## Your objective
State the number of lines in the records that contain "ομάδα", with no other words.

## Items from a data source
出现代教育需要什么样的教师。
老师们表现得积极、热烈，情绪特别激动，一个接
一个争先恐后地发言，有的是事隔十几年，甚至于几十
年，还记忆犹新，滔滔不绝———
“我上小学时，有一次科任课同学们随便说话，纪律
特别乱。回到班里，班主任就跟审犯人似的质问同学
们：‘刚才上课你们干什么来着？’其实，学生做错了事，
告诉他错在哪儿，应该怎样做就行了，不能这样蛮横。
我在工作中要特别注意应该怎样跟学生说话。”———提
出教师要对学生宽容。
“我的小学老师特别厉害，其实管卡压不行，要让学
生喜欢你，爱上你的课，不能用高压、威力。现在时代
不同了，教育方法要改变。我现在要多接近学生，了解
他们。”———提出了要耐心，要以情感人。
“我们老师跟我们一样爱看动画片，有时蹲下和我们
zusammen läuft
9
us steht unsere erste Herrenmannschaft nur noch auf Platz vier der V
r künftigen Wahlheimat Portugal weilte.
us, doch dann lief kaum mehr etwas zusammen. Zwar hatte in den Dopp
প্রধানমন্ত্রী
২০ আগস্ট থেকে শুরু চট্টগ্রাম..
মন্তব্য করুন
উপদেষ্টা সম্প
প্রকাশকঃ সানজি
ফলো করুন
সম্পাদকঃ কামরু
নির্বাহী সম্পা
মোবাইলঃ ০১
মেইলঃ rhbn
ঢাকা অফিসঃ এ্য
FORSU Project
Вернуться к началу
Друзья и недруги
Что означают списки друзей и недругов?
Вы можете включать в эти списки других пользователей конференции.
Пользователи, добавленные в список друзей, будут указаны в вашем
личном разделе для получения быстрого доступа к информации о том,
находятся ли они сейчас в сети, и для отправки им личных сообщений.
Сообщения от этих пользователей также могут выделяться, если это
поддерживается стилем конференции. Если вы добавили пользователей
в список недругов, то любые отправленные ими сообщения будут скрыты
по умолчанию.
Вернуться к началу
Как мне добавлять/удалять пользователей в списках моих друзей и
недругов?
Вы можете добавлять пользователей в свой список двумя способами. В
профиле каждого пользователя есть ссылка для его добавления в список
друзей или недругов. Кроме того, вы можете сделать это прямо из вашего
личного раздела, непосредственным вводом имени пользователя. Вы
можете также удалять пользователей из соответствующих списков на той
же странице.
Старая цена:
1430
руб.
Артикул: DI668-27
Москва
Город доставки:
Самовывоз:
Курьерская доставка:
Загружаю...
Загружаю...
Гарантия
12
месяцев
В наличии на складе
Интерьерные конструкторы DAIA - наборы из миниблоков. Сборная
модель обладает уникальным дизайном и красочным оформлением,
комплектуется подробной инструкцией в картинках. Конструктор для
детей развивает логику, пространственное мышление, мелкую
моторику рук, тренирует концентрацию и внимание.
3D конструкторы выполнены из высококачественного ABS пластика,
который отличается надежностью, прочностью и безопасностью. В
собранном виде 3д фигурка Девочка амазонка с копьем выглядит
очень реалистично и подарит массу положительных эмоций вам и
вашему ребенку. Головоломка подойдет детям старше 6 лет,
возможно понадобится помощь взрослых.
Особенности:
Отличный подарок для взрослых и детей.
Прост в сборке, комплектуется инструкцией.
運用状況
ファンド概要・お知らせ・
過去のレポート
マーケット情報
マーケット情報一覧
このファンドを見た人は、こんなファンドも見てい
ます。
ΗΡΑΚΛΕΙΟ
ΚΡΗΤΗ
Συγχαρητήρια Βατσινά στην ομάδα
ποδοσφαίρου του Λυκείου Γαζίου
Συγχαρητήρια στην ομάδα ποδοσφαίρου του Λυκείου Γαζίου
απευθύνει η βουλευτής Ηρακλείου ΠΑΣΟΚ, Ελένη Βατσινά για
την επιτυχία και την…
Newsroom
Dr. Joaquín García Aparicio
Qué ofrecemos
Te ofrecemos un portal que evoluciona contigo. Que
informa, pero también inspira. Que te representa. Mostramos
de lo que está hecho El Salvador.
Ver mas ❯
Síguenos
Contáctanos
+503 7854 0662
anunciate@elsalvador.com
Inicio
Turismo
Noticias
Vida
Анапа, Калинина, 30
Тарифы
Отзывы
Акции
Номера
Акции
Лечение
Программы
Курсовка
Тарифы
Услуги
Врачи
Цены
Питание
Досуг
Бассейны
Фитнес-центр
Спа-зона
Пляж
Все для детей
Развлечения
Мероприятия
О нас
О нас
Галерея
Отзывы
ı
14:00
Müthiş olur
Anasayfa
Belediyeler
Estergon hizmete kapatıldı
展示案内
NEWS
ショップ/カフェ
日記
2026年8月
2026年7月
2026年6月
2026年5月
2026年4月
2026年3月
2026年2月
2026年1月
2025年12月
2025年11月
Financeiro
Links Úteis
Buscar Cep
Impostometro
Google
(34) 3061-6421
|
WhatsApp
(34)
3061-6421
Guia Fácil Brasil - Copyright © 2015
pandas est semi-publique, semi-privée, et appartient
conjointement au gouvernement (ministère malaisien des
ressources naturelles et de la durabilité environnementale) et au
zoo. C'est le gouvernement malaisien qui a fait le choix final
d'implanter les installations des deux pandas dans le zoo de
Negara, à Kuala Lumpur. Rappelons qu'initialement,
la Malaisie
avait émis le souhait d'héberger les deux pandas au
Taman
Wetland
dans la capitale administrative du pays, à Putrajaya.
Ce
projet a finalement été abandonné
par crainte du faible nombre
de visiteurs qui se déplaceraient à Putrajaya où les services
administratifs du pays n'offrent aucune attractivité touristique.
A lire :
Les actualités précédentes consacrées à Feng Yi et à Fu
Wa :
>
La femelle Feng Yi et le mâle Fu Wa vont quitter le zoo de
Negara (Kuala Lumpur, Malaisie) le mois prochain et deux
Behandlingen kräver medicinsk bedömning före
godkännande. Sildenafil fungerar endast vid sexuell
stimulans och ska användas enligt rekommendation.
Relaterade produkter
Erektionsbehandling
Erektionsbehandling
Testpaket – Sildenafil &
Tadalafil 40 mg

## Answer area
2